Zambia’s Minister of Transport and Communications, Yamfwa Mukanga, says the entry of a fourth mobile operator in the country’s telecom sector is not an issue.
The minister’s comment raises questions as to the seriousness of the Zambian government in bringing the fourth operator in the country in order to force the high tariffs down.
Mukanga said what was needed was for the current players Airtel Zambia, MTN Zambia and Zamtel, to operate efficiently and qualitatively in providing a service to consumers.
“It is not the number of players that reduces tariffs; it is the cost of doing business. If you reduce the cost of doing business, then the tariffs will go down. The fourth player might come in and not reduce anything,” Mukanga told the local Post newspaper.
Mukanga said the government’s priority was to firstly roll out the universal access programme before assessing the mobile termination rate (MTR).
Under the Universal Access Project, the Zambia Information and Communication Technology Authority (ZICTA) will install mobile communication towers in all chiefdoms in order to provide mobile access to people in rural areas that currently do not have coverage.

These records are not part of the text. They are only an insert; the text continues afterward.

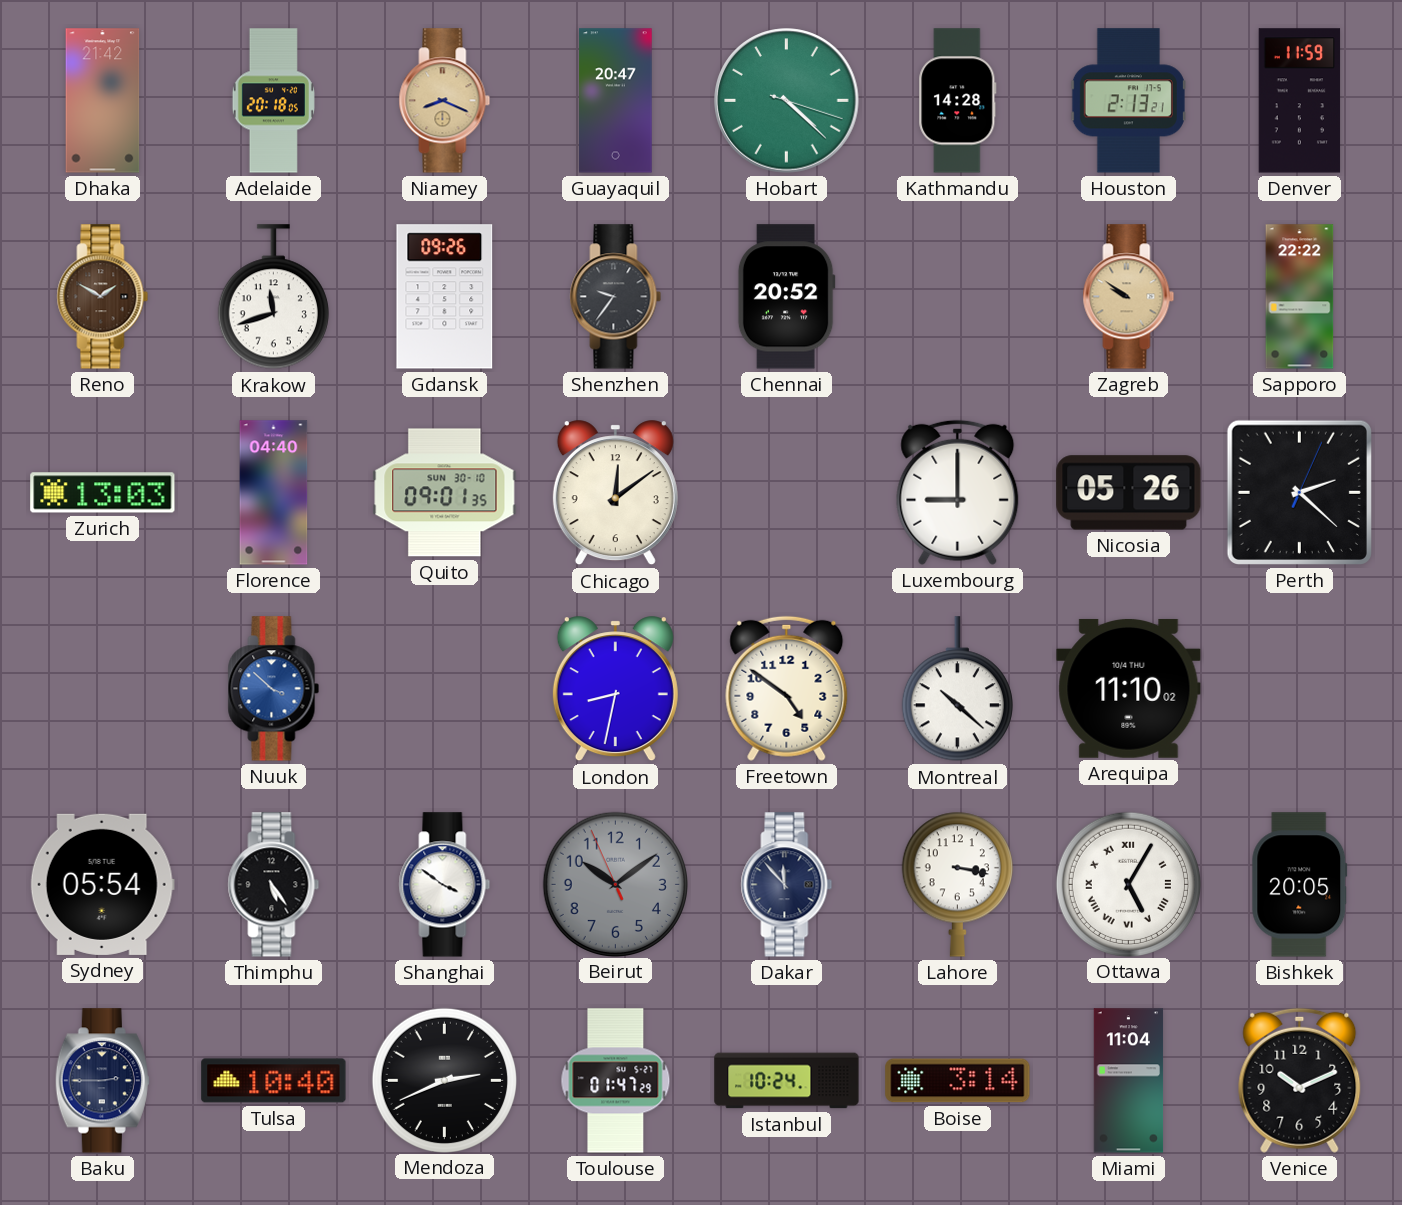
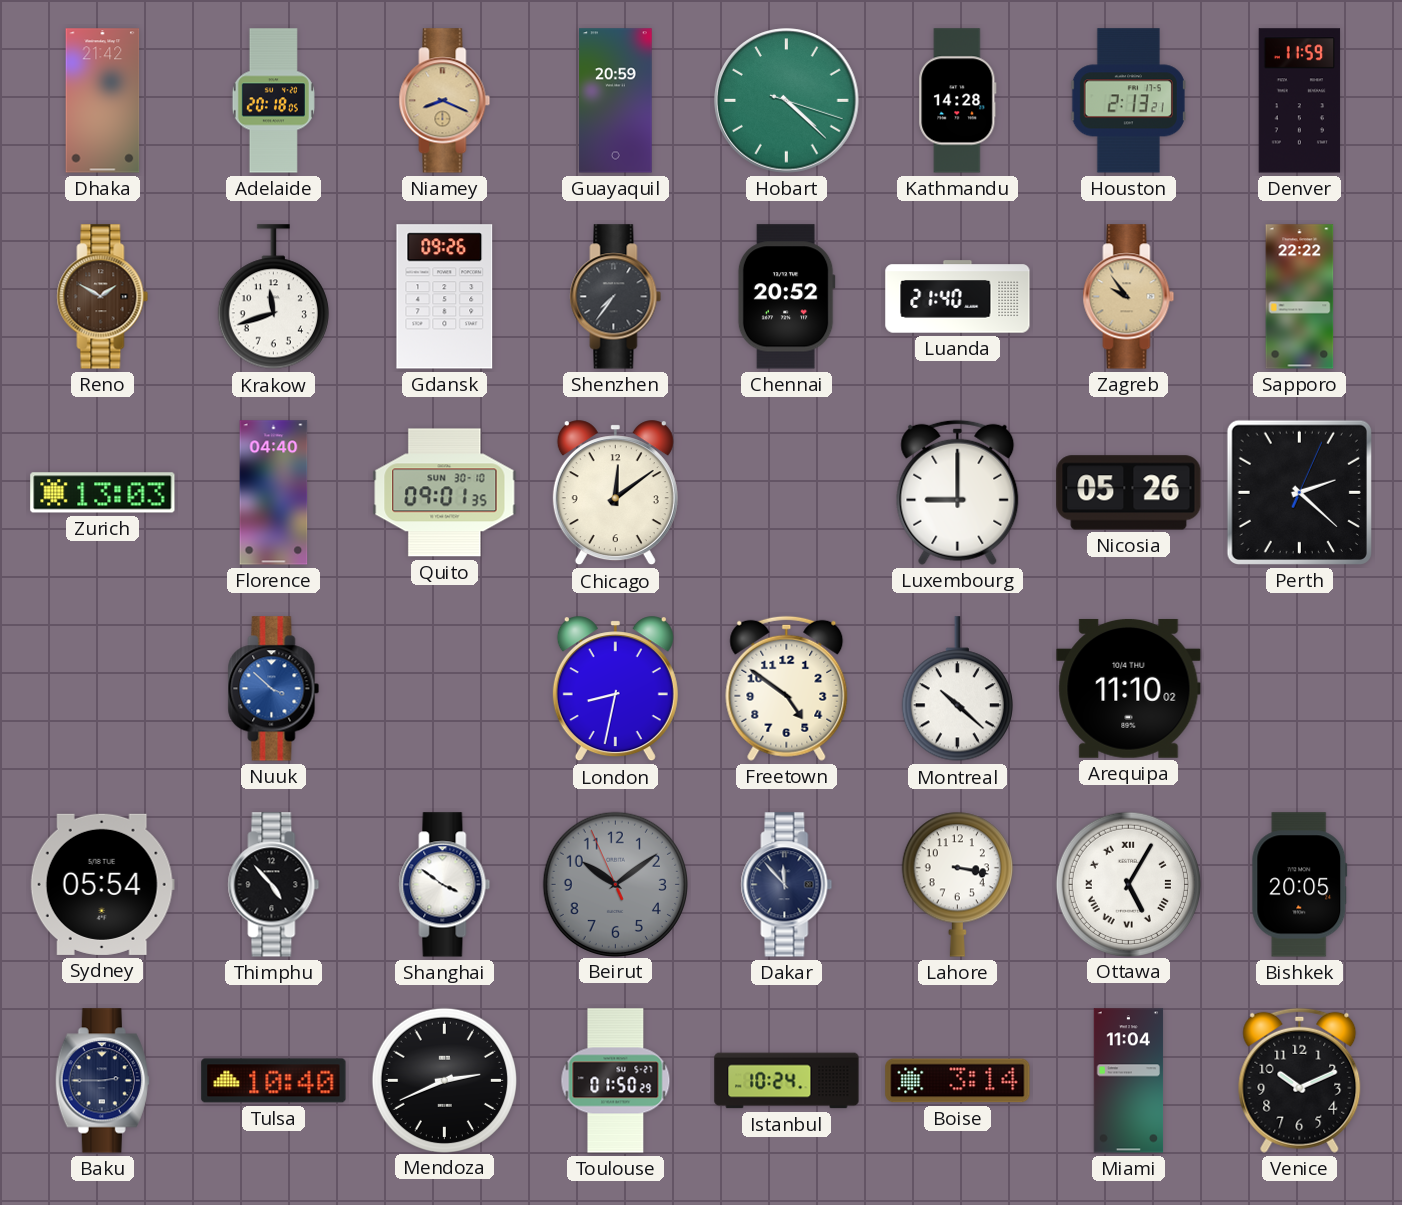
Guayaquil: 20:47 -> 20:59
Shenzhen: 9:36 -> 7:36
Luanda: none -> 21:40
Zagreb: 9:51 -> 9:54
Thimphu: 5:24 -> 4:53
Toulouse: 01:47 -> 01:50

But the Zambia Consumer Association (ZACA) executive director Muyunda Ililonga said the government should not restrict entry into the market by other players in a competitive economy.
Ililonga said a fourth operator would have a significant impact as that would increase consumer choice. He said the move by government to restrict service providers to only three when there is actually market signal implying that consumers need a fourth player is uncompetitive behaviour.
In a liberalised economy, he said the market should not be restricted so there is need and scope for a fourth player to enter the market.
The move to disallow a fourth player was in a way meant to protect Zamtel. At the time Zamtel was sold to LAP Green, part of the petition of the buyers of LAP Green did not want stiffer competition. The scenario has changed, and Zamtel is competing with the private sector and there is absolutely no reason why you should restrict entry of other mobile phone providers, according to Ililonga.
Ililonga further said a fourth mobile company would potentially operate on a low-tariff basis to attract new customers and to widen consumer choice.